- [DATASET EXCERPTS]:
+++

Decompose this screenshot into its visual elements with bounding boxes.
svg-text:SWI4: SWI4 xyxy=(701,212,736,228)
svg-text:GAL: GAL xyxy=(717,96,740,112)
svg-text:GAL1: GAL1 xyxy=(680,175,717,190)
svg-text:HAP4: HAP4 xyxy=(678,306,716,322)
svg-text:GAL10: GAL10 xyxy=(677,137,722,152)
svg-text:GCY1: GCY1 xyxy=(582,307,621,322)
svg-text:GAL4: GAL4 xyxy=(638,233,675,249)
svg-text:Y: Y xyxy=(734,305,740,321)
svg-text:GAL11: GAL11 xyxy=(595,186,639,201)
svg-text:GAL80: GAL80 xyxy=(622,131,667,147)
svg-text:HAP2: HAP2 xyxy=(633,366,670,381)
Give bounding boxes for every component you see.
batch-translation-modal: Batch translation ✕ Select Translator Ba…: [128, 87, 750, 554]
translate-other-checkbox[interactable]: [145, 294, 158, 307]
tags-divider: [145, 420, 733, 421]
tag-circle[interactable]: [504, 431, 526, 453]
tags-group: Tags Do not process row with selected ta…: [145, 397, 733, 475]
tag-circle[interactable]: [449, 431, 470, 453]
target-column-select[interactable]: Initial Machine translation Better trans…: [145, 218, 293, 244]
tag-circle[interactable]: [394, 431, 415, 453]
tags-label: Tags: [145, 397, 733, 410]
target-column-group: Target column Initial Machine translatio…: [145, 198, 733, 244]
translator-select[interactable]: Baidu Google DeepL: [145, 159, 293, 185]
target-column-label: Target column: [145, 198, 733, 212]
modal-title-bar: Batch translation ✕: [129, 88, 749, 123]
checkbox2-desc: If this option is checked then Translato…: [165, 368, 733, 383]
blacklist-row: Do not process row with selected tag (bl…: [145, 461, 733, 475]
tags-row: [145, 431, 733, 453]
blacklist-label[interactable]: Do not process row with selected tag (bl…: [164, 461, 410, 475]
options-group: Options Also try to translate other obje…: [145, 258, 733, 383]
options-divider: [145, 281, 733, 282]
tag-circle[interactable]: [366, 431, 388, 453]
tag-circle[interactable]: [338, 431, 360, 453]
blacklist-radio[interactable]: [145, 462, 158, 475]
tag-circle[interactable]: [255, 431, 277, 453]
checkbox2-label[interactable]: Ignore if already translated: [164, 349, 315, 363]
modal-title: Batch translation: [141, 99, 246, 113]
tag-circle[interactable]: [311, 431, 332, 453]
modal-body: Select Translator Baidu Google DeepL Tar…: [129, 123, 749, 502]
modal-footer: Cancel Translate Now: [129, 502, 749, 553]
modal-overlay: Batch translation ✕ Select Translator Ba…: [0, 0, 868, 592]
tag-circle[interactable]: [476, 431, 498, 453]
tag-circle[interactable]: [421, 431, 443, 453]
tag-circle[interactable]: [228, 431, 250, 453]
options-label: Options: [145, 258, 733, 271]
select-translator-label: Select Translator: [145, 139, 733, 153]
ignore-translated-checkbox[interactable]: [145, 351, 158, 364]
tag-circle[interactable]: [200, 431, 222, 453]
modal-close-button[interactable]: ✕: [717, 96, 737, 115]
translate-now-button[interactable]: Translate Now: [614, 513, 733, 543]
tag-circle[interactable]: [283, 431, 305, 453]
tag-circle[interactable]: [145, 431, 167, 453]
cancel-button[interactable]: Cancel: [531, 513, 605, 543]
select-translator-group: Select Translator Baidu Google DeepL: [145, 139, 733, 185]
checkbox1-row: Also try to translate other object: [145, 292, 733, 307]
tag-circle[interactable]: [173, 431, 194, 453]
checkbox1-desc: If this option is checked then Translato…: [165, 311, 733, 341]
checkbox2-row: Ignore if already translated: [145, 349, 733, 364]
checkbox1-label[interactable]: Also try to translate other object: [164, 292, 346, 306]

+++

- [WORK TO BE COMPLETED]: Please count the lines that hold "DeepL" in this data and report the total alone.

- [SOLUTION FOR THIS EXERCISE]: 3